> Exercise instructions: Leaving out the pictures, copy each record below exactly.
>>>>>
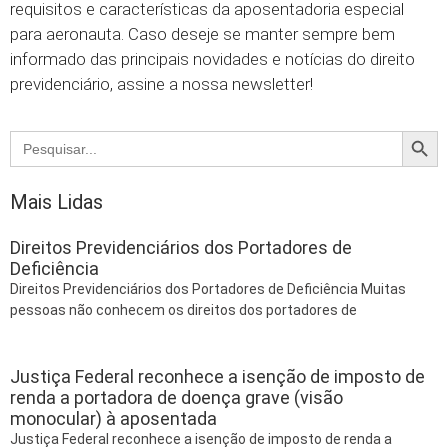
requisitos e características da aposentadoria especial
para aeronauta. Caso deseje se manter sempre bem
informado das principais novidades e notícias do direito
previdenciário, assine a nossa newsletter!
Searc
Search
for:
Mais Lidas
Direitos Previdenciários dos Portadores de
Deficiência
Direitos Previdenciários dos Portadores de Deficiência Muitas
pessoas não conhecem os direitos dos portadores de
Justiça Federal reconhece a isenção de imposto de
renda a portadora de doença grave (visão
monocular) à aposentada
Justiça Federal reconhece a isenção de imposto de renda a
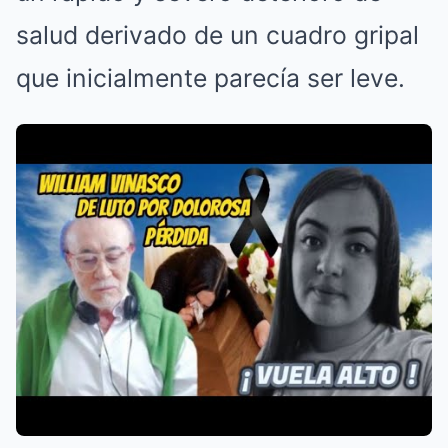
salud derivado de un cuadro gripal
que inicialmente parecía ser leve.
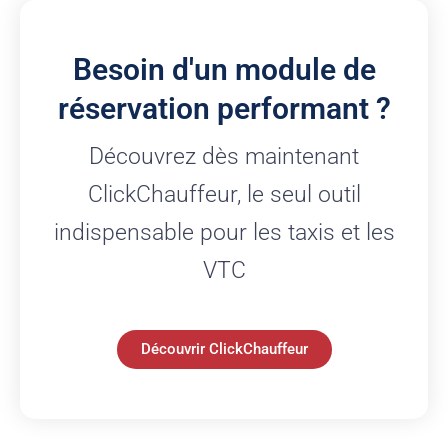
Besoin d'un module de
réservation performant ?
Découvrez dès maintenant
ClickChauffeur, le seul outil
indispensable pour les taxis et les
VTC
Découvrir ClickChauffeur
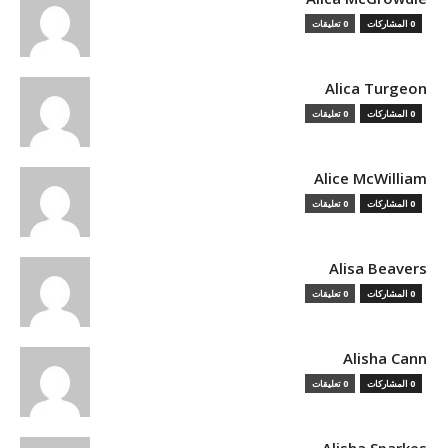
0 المشاركات
0 تعليقات
Alica Turgeon
0 المشاركات
0 تعليقات
Alice McWilliam
0 المشاركات
0 تعليقات
Alisa Beavers
0 المشاركات
0 تعليقات
Alisha Cann
0 المشاركات
0 تعليقات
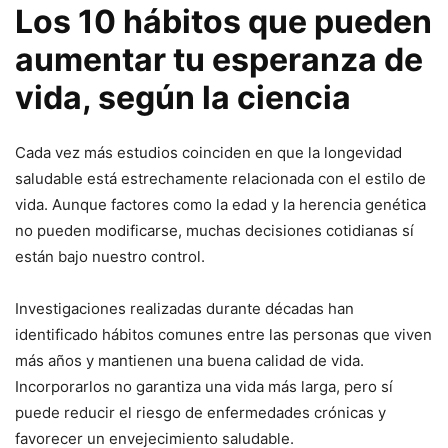
Los 10 hábitos que pueden
aumentar tu esperanza de
vida, según la ciencia
Cada vez más estudios coinciden en que la longevidad
saludable está estrechamente relacionada con el estilo de
vida. Aunque factores como la edad y la herencia genética
no pueden modificarse, muchas decisiones cotidianas sí
están bajo nuestro control.
Investigaciones realizadas durante décadas han
identificado hábitos comunes entre las personas que viven
más años y mantienen una buena calidad de vida.
Incorporarlos no garantiza una vida más larga, pero sí
puede reducir el riesgo de enfermedades crónicas y
favorecer un envejecimiento saludable.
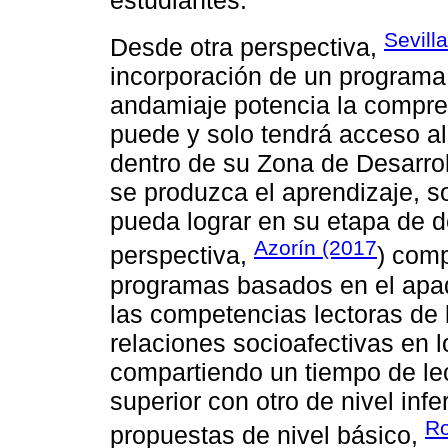
Sevill
Desde otra perspectiva,
incorporación de un programa
andamiaje potencia la compren
puede y solo tendrá acceso a
dentro de su Zona de Desarrol
se produzca el aprendizaje, s
pueda lograr en su etapa de d
Azorín (2017
perspectiva,
) com
programas basados en el apad
las competencias lectoras de l
relaciones socioafectivas en 
compartiendo un tiempo de lec
superior con otro de nivel infe
Ro
propuestas de nivel básico,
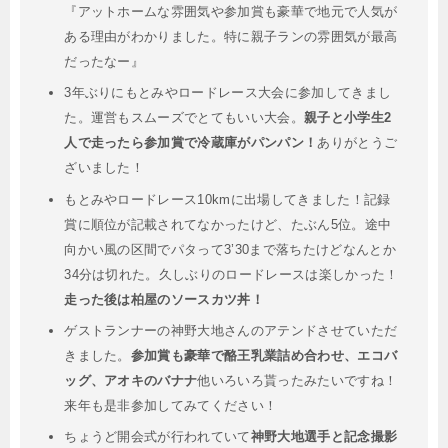
『アットホームな雰囲気や参加賞も豪華で地元で人気が
ある理由がわかりました。特に親子ランの雰囲気が最高
だったなー』
3年ぶりにもとみやロードレース大会に参加してきまし
た。運営もスムーズでとてもいい大会。
親子と小学生2
人で走ったら参加賞で冷蔵庫がパンパン！
ありがとうご
ざいました！
もとみやロードレース10kmに出場してきました！記録
賞に順位が記載されてなかったけど、たぶん5位。途中
向かい風の区間でパタって3’30まで落ちたけどなんとか
34分は切れた。久しぶりのロードレースは楽しかった！
走った後は柏屋のソースカツ丼！
ゲストランナーの神野大地さんのアテンドさせていただ
きました。
参加賞も豪華で酪王乳業詰め合わせ、エコバ
ッグ、アオキのバナナ
他いろいろ貰ったみたいですね！
来年も是非参加してみてください！
ちょうど開会式が行われていて
神野大地選手と記念撮影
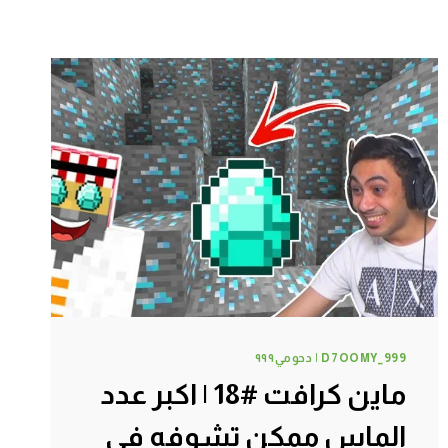
D7OOMY_999 | دحومي٩٩٩
ماين كرافت #18 | اكبر عدد
الماس ممكن تشوفه في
<<<<<
> Finished exercise:
requisitos e características da aposentadoria especial
para aeronauta. Caso deseje se manter sempre bem
informado das principais novidades e notícias do direito
previdenciário, assine a nossa newsletter!
Searc
Search
for:
Mais Lidas
Direitos Previdenciários dos Portadores de
Deficiência
Direitos Previdenciários dos Portadores de Deficiência Muitas
pessoas não conhecem os direitos dos portadores de
Justiça Federal reconhece a isenção de imposto de
renda a portadora de doença grave (visão
monocular) à aposentada
Justiça Federal reconhece a isenção de imposto de renda a
salud derivado de un cuadro gripal
que inicialmente parecía ser leve.
Besoin d'un module de
réservation performant ?
Découvrez dès maintenant
ClickChauffeur, le seul outil
indispensable pour les taxis et les
VTC
Découvrir ClickChauffeur
0 المشاركات
0 تعليقات
Alica Turgeon
0 المشاركات
0 تعليقات
Alice McWilliam
0 المشاركات
0 تعليقات
Alisa Beavers
0 المشاركات
0 تعليقات
Alisha Cann
0 المشاركات
0 تعليقات
Los 10 hábitos que pueden
aumentar tu esperanza de
vida, según la ciencia
Cada vez más estudios coinciden en que la longevidad
saludable está estrechamente relacionada con el estilo de
vida. Aunque factores como la edad y la herencia genética
no pueden modificarse, muchas decisiones cotidianas sí
están bajo nuestro control.
Investigaciones realizadas durante décadas han
identificado hábitos comunes entre las personas que viven
más años y mantienen una buena calidad de vida.
Incorporarlos no garantiza una vida más larga, pero sí
puede reducir el riesgo de enfermedades crónicas y
favorecer un envejecimiento saludable.
Sevill
Desde otra perspectiva,
incorporación de un programa
andamiaje potencia la compren
puede y solo tendrá acceso a
dentro de su Zona de Desarrol
se produzca el aprendizaje, s
pueda lograr en su etapa de d
Azorín (2017
perspectiva,
) com
programas basados en el apad
las competencias lectoras de l
relaciones socioafectivas en 
compartiendo un tiempo de lec
superior con otro de nivel infe
Ro
propuestas de nivel básico,
『アットホームな雰囲気や参加賞も豪華で地元で人気が
ある理由がわかりました。特に親子ランの雰囲気が最高
だったなー』
3年ぶりにもとみやロードレース大会に参加してきまし
た。運営もスムーズでとてもいい大会。
親子と小学生2
人で走ったら参加賞で冷蔵庫がパンパン！
ありがとうご
ざいました！
もとみやロードレース10kmに出場してきました！記録
賞に順位が記載されてなかったけど、たぶん5位。途中
向かい風の区間でパタって3’30まで落ちたけどなんとか
34分は切れた。久しぶりのロードレースは楽しかった！
走った後は柏屋のソースカツ丼！
ゲストランナーの神野大地さんのアテンドさせていただ
きました。
参加賞も豪華で酪王乳業詰め合わせ、エコバ
ッグ、アオキのバナナ
他いろいろ貰ったみたいですね！
来年も是非参加してみてください！
ちょうど開会式が行われていて
神野大地選手と記念撮影
D7OOMY_999 | دحومي٩٩٩
ماين كرافت #18 | اكبر عدد
الماس ممكن تشوفه في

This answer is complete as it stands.